### Records from a dataset:
• • • • • • •

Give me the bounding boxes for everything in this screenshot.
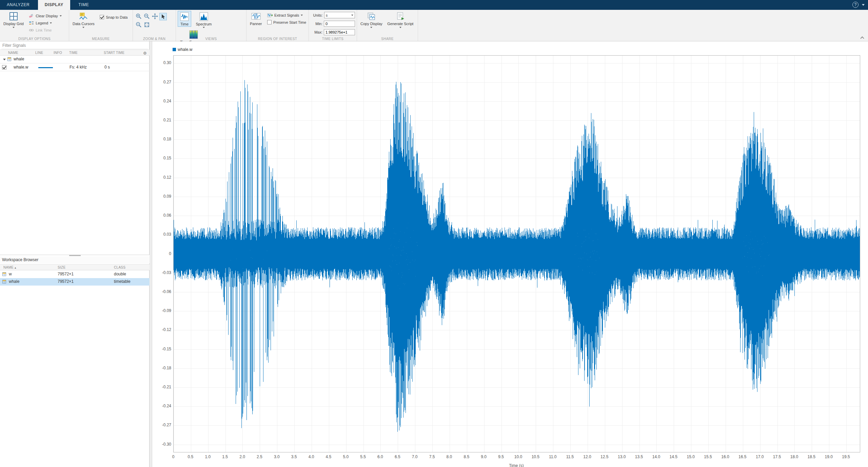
help-icon[interactable]: ?: [852, 2, 859, 8]
eraser-icon: [29, 14, 34, 18]
gear-icon[interactable]: ⚙: [143, 51, 147, 56]
legend-button[interactable]: Legend: [29, 19, 61, 26]
x-axis-label: Time (s): [509, 463, 524, 467]
chevron-down-icon: [399, 27, 401, 28]
extract-signals-button[interactable]: Extract Signals: [267, 12, 306, 19]
x-tick-label: 4.0: [309, 454, 314, 459]
preserve-start-time-checkbox[interactable]: Preserve Start Time: [267, 19, 306, 26]
chevron-down-icon[interactable]: [862, 4, 865, 6]
signal-group-row[interactable]: whale: [0, 56, 150, 63]
y-tick-label: 0.03: [157, 232, 171, 237]
max-input[interactable]: [324, 29, 355, 35]
collapse-icon[interactable]: [3, 59, 6, 60]
y-tick-label: 0.06: [157, 213, 171, 218]
workspace-row[interactable]: w79572×1double: [0, 271, 150, 278]
workspace-list: w79572×1doublewhale79572×1timetable: [0, 271, 150, 286]
zoom-x-button[interactable]: [143, 13, 151, 20]
line-style-sample[interactable]: [38, 67, 53, 68]
filter-signals-input[interactable]: [1, 42, 148, 49]
clear-display-button[interactable]: Clear Display: [29, 12, 61, 19]
y-tick-label: -0.15: [157, 347, 171, 351]
x-tick-label: 10.5: [532, 454, 539, 459]
x-tick-label: 17.5: [773, 454, 781, 459]
units-select[interactable]: s: [324, 12, 355, 18]
x-tick-label: 7.5: [429, 454, 435, 459]
timetable-icon: [7, 57, 11, 61]
x-tick-label: 19.5: [842, 454, 850, 459]
x-tick-label: 11.5: [566, 454, 574, 459]
tab-time[interactable]: TIME: [72, 0, 96, 10]
chevron-down-icon: [60, 15, 62, 17]
y-tick-label: 0.30: [157, 60, 171, 65]
x-tick-label: 0.5: [188, 454, 194, 459]
x-tick-label: 11.0: [549, 454, 556, 459]
ribbon-toolstrip: Display Grid Clear Display Legend: [0, 10, 868, 41]
link-icon: [29, 28, 34, 33]
x-tick-label: 5.5: [360, 454, 366, 459]
time-view-button[interactable]: Time: [178, 11, 191, 27]
y-tick-label: -0.03: [157, 270, 171, 275]
legend-label: whale.w: [178, 47, 192, 52]
x-tick-label: 14.5: [670, 454, 677, 459]
data-cursors-button[interactable]: Data Cursors: [71, 11, 96, 28]
signal-visible-checkbox[interactable]: [2, 65, 6, 70]
col-start-time: START TIME: [104, 51, 124, 55]
section-measure: Data Cursors Snap to Data MEASURE: [69, 10, 133, 41]
y-tick-label: -0.12: [157, 327, 171, 332]
x-tick-label: 2.0: [239, 454, 245, 459]
zoom-in-button[interactable]: [135, 13, 142, 20]
collapse-ribbon-button[interactable]: [860, 36, 865, 40]
x-tick-label: 1.5: [222, 454, 228, 459]
clear-display-label: Clear Display: [36, 14, 58, 18]
chevron-down-icon: [301, 15, 303, 16]
spectrum-view-icon: [199, 12, 208, 21]
y-tick-label: 0.09: [157, 194, 171, 199]
display-grid-label: Display Grid: [3, 22, 24, 26]
workspace-row[interactable]: whale79572×1timetable: [0, 278, 150, 286]
display-grid-button[interactable]: Display Grid: [2, 11, 25, 28]
panner-button[interactable]: Panner: [248, 11, 263, 26]
plot-legend[interactable]: whale.w: [173, 47, 192, 52]
chevron-down-icon: [351, 15, 353, 16]
section-views: Time Spectrum: [176, 10, 246, 41]
col-class[interactable]: CLASS: [114, 266, 125, 269]
variable-size: 79572×1: [58, 279, 74, 284]
tab-analyzer[interactable]: ANALYZER: [0, 0, 36, 10]
zoom-out-button[interactable]: [135, 21, 142, 28]
tab-display[interactable]: DISPLAY: [38, 0, 70, 10]
x-tick-label: 18.0: [790, 454, 798, 459]
pan-button[interactable]: [151, 13, 159, 20]
x-tick-label: 9.5: [498, 454, 504, 459]
chevron-down-icon: [370, 27, 372, 28]
copy-display-button[interactable]: Copy Display: [359, 11, 384, 28]
legend-label: Legend: [36, 21, 48, 25]
zoom-out-icon: [136, 22, 142, 28]
section-label: MEASURE: [69, 37, 133, 41]
col-size[interactable]: SIZE: [58, 266, 65, 269]
workspace-table-header: NAME SIZE CLASS: [0, 264, 150, 270]
x-tick-label: 1.0: [205, 454, 211, 459]
min-input[interactable]: [324, 21, 355, 27]
generate-script-button[interactable]: Generate Script: [386, 11, 415, 28]
col-name[interactable]: NAME: [3, 266, 16, 269]
plot-box: [173, 55, 860, 452]
y-tick-label: -0.21: [157, 385, 171, 389]
y-tick-label: 0.18: [157, 137, 171, 141]
snap-to-data-checkbox[interactable]: Snap to Data: [100, 14, 127, 21]
x-tick-label: 7.0: [412, 454, 418, 459]
spectrum-view-button[interactable]: Spectrum: [193, 11, 214, 29]
col-time: TIME: [69, 51, 78, 55]
extract-signals-icon: [267, 13, 273, 18]
pointer-button[interactable]: [159, 13, 167, 20]
chevron-down-icon: [50, 22, 52, 24]
y-tick-label: 0.15: [157, 156, 171, 160]
signal-row[interactable]: whale.wFs: 4 kHz0 s: [0, 63, 150, 71]
sidebar-splitter[interactable]: [150, 41, 152, 467]
signal-start-time: 0 s: [104, 65, 110, 70]
fit-view-button[interactable]: [143, 21, 151, 28]
units-value: s: [326, 13, 328, 17]
x-tick-label: 8.5: [463, 454, 469, 459]
waveform-plot[interactable]: [174, 56, 860, 452]
signal-panel: NAME LINE INFO TIME START TIME ⚙ whalewh…: [0, 41, 150, 467]
zoom-in-icon: [136, 13, 142, 19]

• • • • • • •

### EXERCISE PROMPT:
Each line of the entries that holds "MEASURE" should be counted, and only the total given.

### OUTPUT OF THE EXERCISE:
2